Bug 3982

Summary: SQL string parsing is incorrect
Product: SQL Reporter: Sjoerd Mullender <sjoerd>
Component: allAssignee: SQL devs <bugs-sql>
Status: NEW ---    
Severity: normal    
Priority: Normal    
Version: 11.21.19 (Jul2015-SP4)   
Hardware: All   
OS: All   

Description Sjoerd Mullender cwiconfidential 2016-04-14 15:15:20 CEST
User-Agent:       Mozilla/5.0 (X11; Fedora; Linux x86_64; rv:45.0) Gecko/20100101 Firefox/45.0
Build Identifier: 

The SQL standard has the following syntax description for strings:
<character string literal> ::=
   [ <introducer><character set specification> ]
      <quote> [ <character representation>... ] <quote>
      [ { <separator> <quote> [ <character representation>... ] <quote> }... ]
<character representation> ::=
   <nonquote character>
 | <quote> <quote>
<quote> ::=

Ignoring the character set specification, it is clear that \ is *not* a special character in SQL strings.  Only the quote (') is special, and it needs to be doubled to include it in a string.

The MonetDB SQL parser treats \ like it is to be treated in C.  There is no basis for that in the SQL standard.
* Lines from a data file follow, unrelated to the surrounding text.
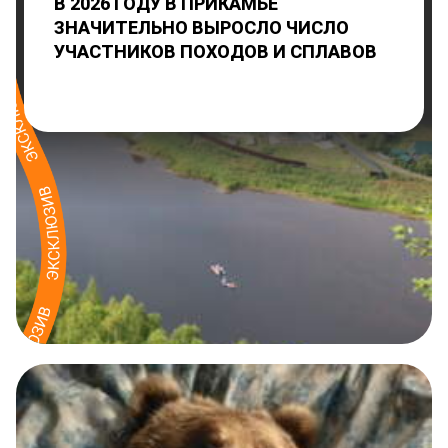
В 2026 ГОДУ В ПРИКАМЬЕ
ЗНАЧИТЕЛЬНО ВЫРОСЛО ЧИСЛО
УЧАСТНИКОВ ПОХОДОВ И СПЛАВОВ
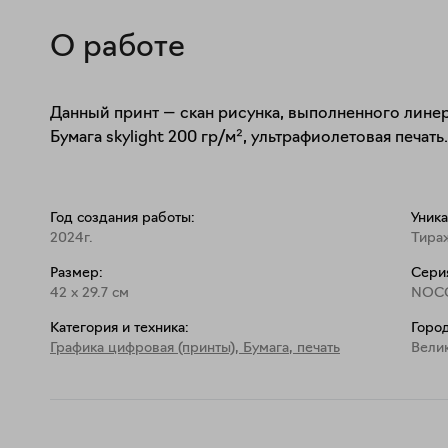
О работе
Данный принт — скан рисунка, выполненного линером
Бумага skylight 200 гр/м², ультрафиолетовая печать.
Год создания работы:
Уника
2024г.
Тира
Размер:
Сери
42
x
29.7
см
NOC
Категория и техника:
Город
Графика цифровая (принты)
,
Бумага, печать
Вели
Also see bug 3965, comment 5.

Reproducible: Always

Steps to Reproduce:
1.select '\101';
Actual Results:  

Expected Results:  
Comment 1 Sjoerd Mullender cwiconfidential 2016-04-20 10:26:51 CEST
Note that there is also the possibility (in the standard) of having Unicode strings, as in:
select U&'\0041';
--> 'A'
This is completely not implemented.
This, by the way, does seem to be the only place where the backslash ("reverse solidus") has any meaning in the SQL standard.
Comment 2 Sjoerd Mullender cwiconfidential 2020-07-10 22:36:45 CEST
The Unicode strings have been implemented.
The parsing of strings is now in a transitional phase.  We have E-strings (E'string content') that are parsed with backslash interpretation, we have R-strings (R'string content') that are parsed according to the SQL standard (apart from the initial R), and we have plain strings that are currently equivalent to E-strings, but that will at some point change to be equivalent to R-strings.
Comment 3 Sjoerd Mullender cwiconfidential 2020-07-10 22:40:30 CEST
By the way, the E and R prefixes can of course also be spelled with lowercase.